Aanpak van leegstand met gerichte acquisitie en een visie op krimp

De benutting van het winkeloppervlak staat onder druk, naar verwachting neemt de leegstand in de komende jaren toe. Om leegstand te bestrijden en verloedering tegen te gaan zetten we in op acquisitie van nieuwe concepten en een ruimer vestigingsklimaat voor starters. Ook het verschuiven van de OZB voor huurders naar eigenaren van winkelpanden zal helpen om leegstand te bestrijden.

(…)”

3 Geschil en standpunten van partijen

3.1.

In geschil is de aanslag OZBE.

3.2.

Belanghebbende stelt dat de aanslag OZBE vernietigd moet worden omdat – in strijd met artikel 219, lid 2 Gemeentewet – draagkrachtmotieven ten grondslag hebben gelegen aan de vaststelling van de Verordening onroerendezaakbelasting 2018 (hierna: de Verordening).

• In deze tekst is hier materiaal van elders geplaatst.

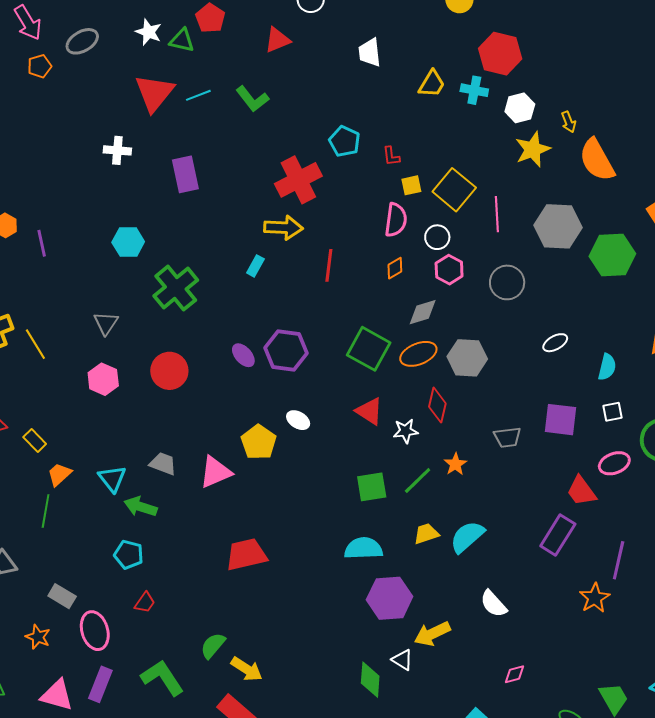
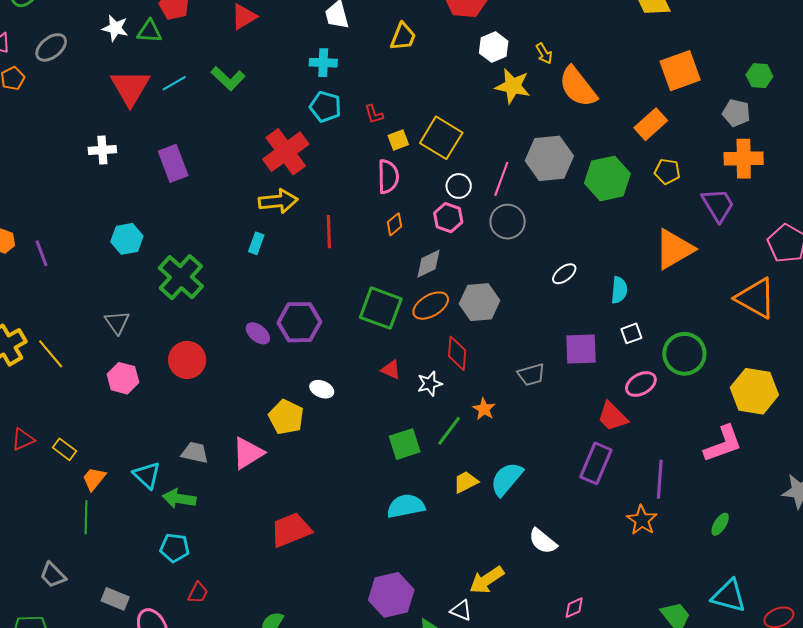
cyan cross: (474, 90) -> (323, 63), moved
yellow star: (533, 149) -> (513, 86), turned -30
pink line: (497, 214) -> (501, 179), moved, turned 32
white circle: (437, 237) -> (459, 186), moved
red triangle: (369, 411) -> (391, 370), size x0.7
purple hexagon: (390, 598) -> (391, 595), moved

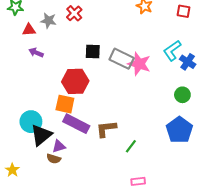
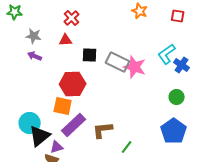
gray star: (48, 21) -> (34, 36), moved
red triangle: (29, 30) -> (66, 40), moved
purple rectangle: (76, 124) -> (74, 125), turned -70

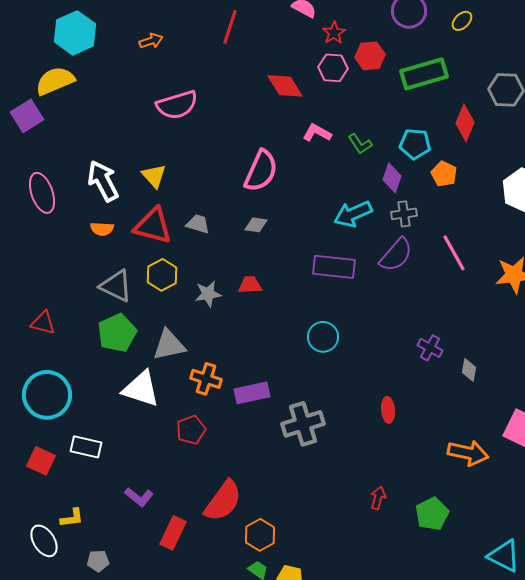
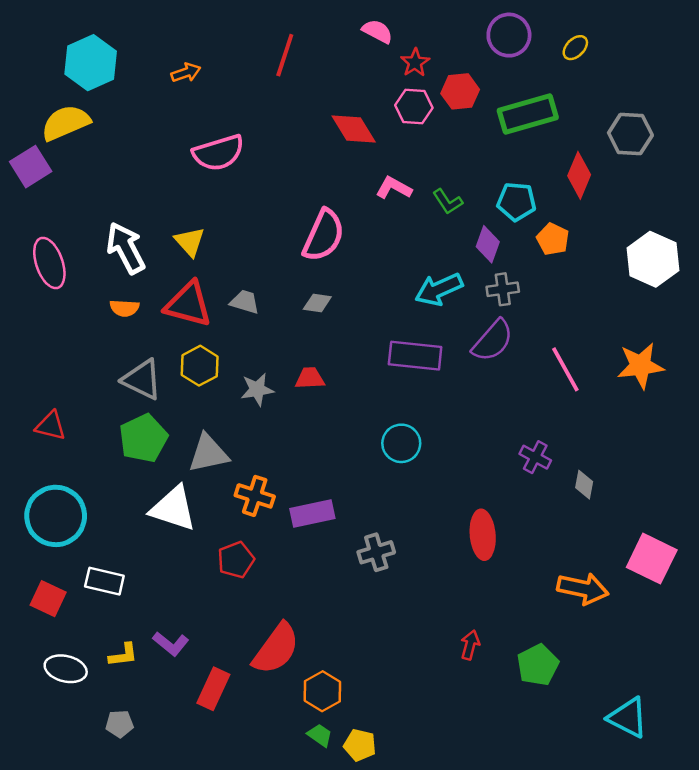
pink line: (454, 253) -> (565, 369), moved
red ellipse: (388, 410) -> (483, 535), size x1.5
gray cross: (303, 424) -> (376, 552), size x0.7
yellow L-shape: (72, 518) -> (123, 655), moved
white ellipse: (44, 541) -> (66, 669), moved, turned -44

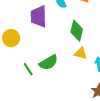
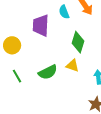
yellow triangle: (81, 53) -> (72, 66), moved
green line: (28, 69) -> (17, 76), moved

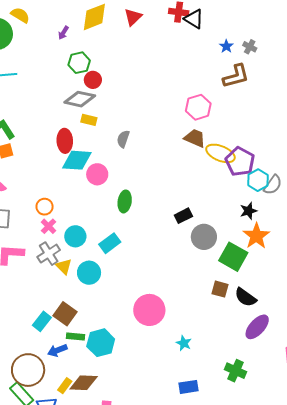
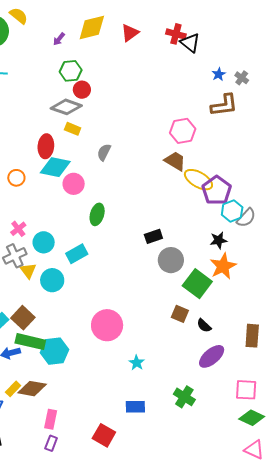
orange circle: (45, 207) -> (16, 178), moved
black semicircle: (246, 297) -> (204, 326), size x0.7
green rectangle: (75, 336) -> (30, 342), size x1.6

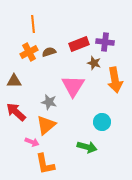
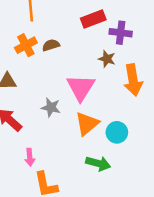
red rectangle: (79, 44) -> (93, 19), moved
orange triangle: (46, 125) -> (87, 124), moved
pink arrow: (32, 142) -> (30, 157), turned 64

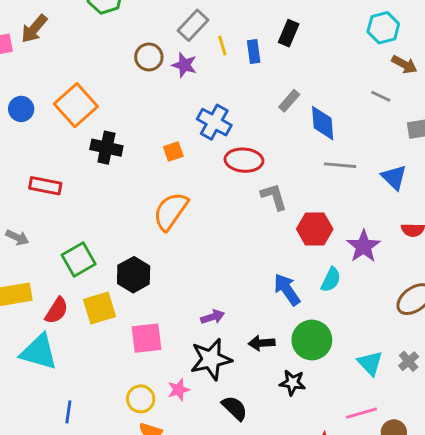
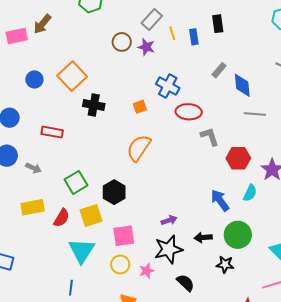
black rectangle: (289, 33) -> (218, 24), turned -30
cyan triangle: (39, 352) -> (82, 251), moved, turned 48
yellow circle: (141, 399) -> (120, 264), moved

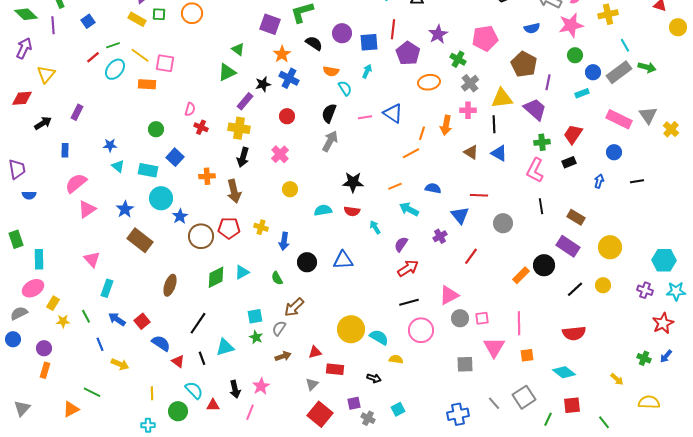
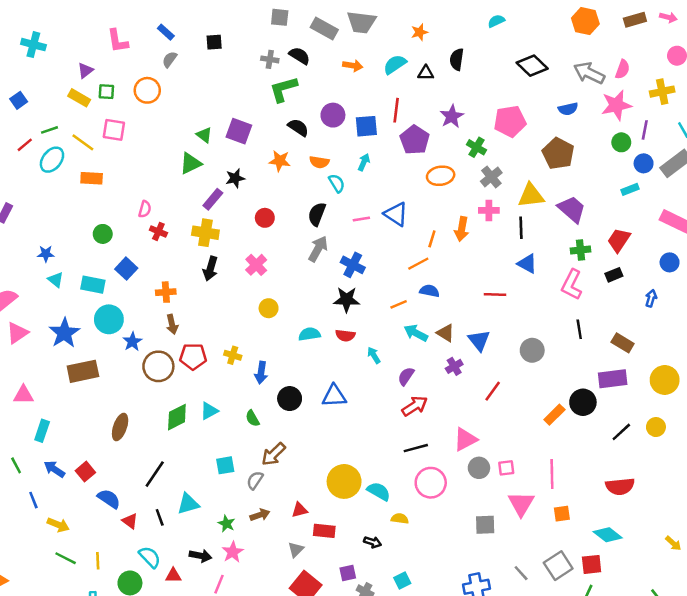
purple square: (270, 24) -> (239, 131), moved
orange star: (282, 54) -> (280, 161), moved, turned -30
pink square: (165, 63) -> (114, 130), moved
blue cross: (289, 78) -> (353, 265), moved
purple line: (548, 82) -> (645, 130), moved
brown triangle: (471, 152) -> (446, 333), moved
blue semicircle: (433, 188) -> (429, 291), moved
brown arrow: (234, 191) -> (172, 324), moved, size x0.7
red line: (479, 195) -> (495, 295), moved
blue star: (125, 209) -> (64, 333), size x1.4
brown rectangle: (140, 240) -> (83, 371), turned -50
purple rectangle: (568, 246) -> (613, 379), turned -40
pink triangle: (92, 259) -> (23, 395), turned -48
green star: (256, 337) -> (226, 524), moved
black arrow: (235, 389) -> (200, 556), turned -66
green line: (92, 392) -> (66, 558), moved
red square: (572, 405) -> (592, 564), moved

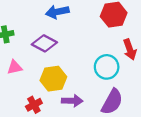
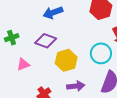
yellow hexagon: (53, 79) -> (66, 60), moved

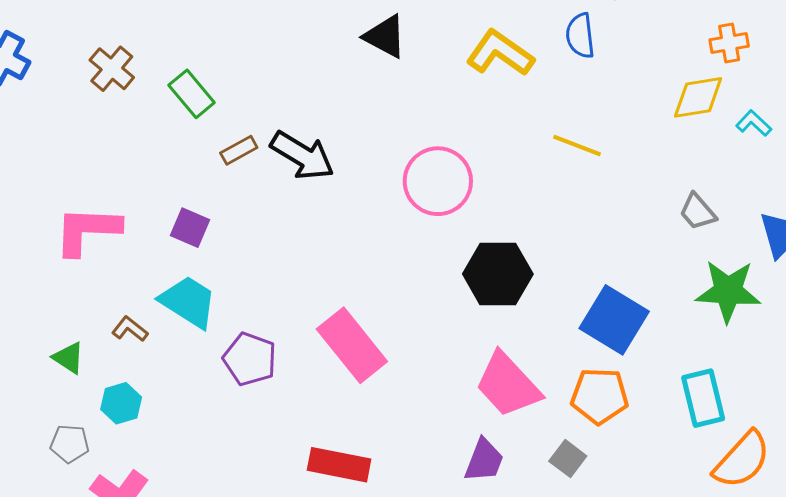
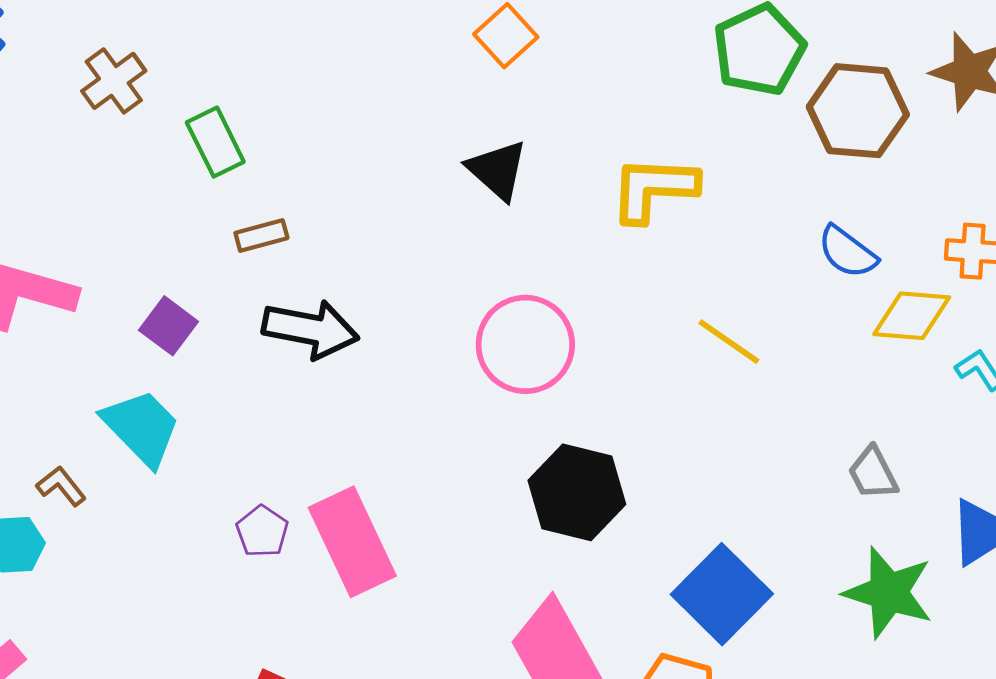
blue semicircle: (580, 36) -> (847, 252), moved, turned -60
black triangle: (385, 37) -> (497, 170), moved
yellow L-shape: (500, 53) -> (654, 189), turned -46
black arrow: (302, 156) -> (310, 329), moved, turned -34
brown L-shape: (130, 329) -> (61, 486), moved
purple pentagon: (250, 359) -> (262, 531), moved, size x0.7

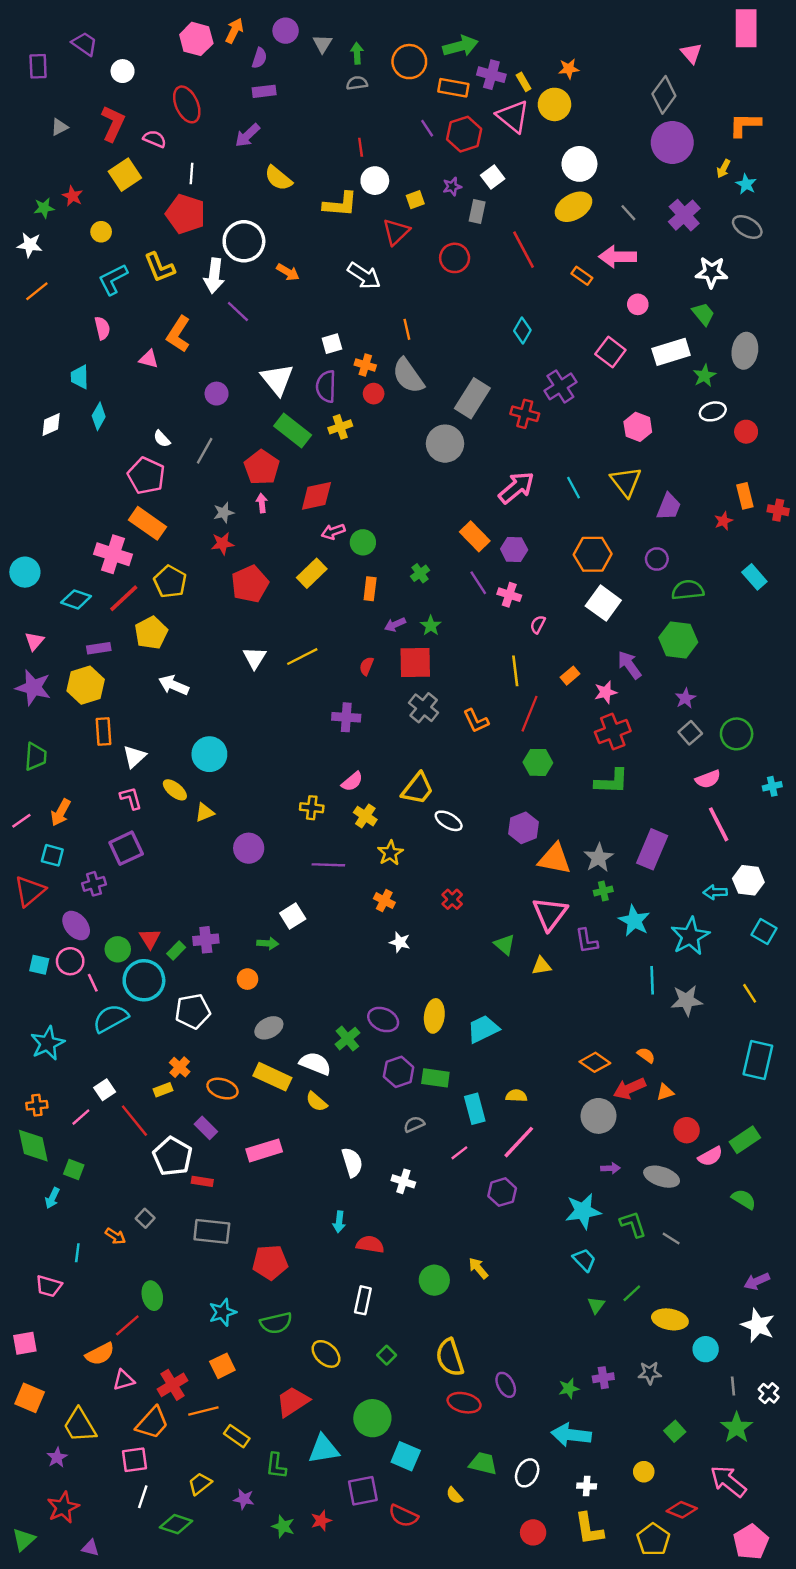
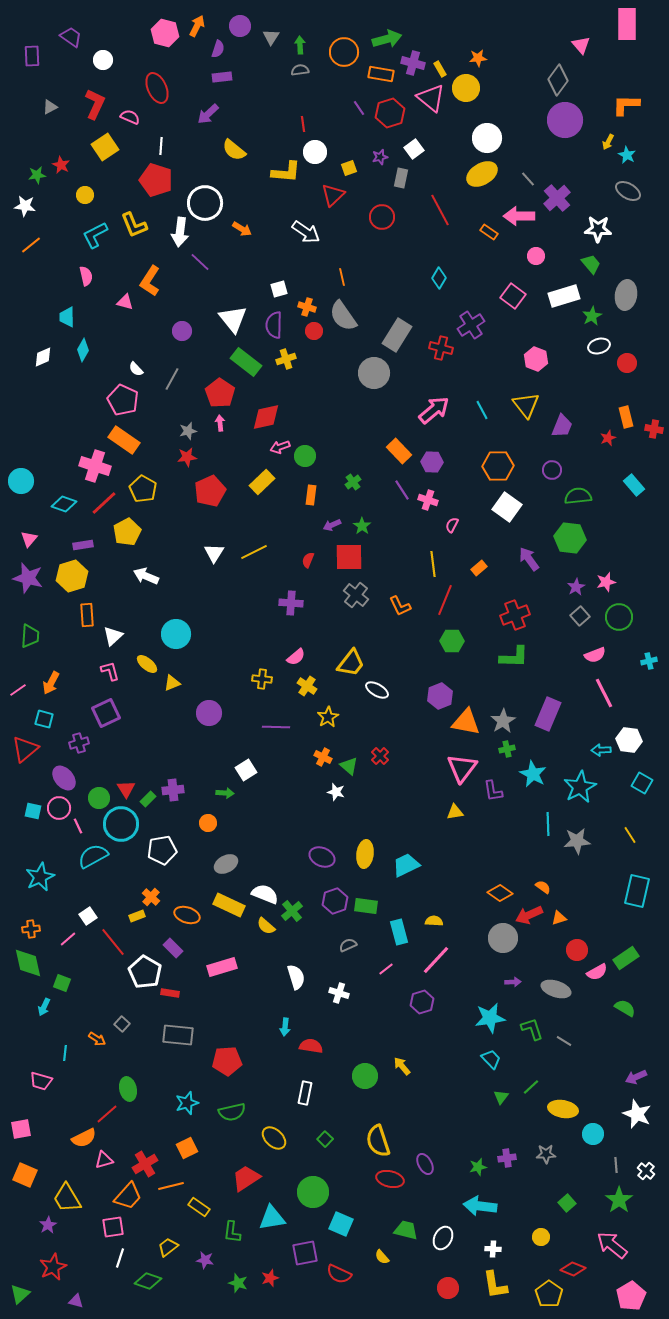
purple cross: (684, 215) -> (557, 198), moved
pink star: (606, 692) -> (606, 582), moved
green triangle: (505, 945) -> (349, 766), moved
green cross: (347, 1039) -> (292, 911), moved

Verder voert belanghebbende aan dat niet inzichtelijk is wat het aandeel van de afvalstoffenhefing is in de OZBE zodat het feitelijk onmogelijk wordt gemaakt om te controleren of de opbrengst van de afvalstoffenheffing niet uitgaat boven de kosten van het beheer van huishoudelijke afvalstoffen.

3.3.

De WOZ-waarde en de aanslag rioolheffing zijn niet in geschil.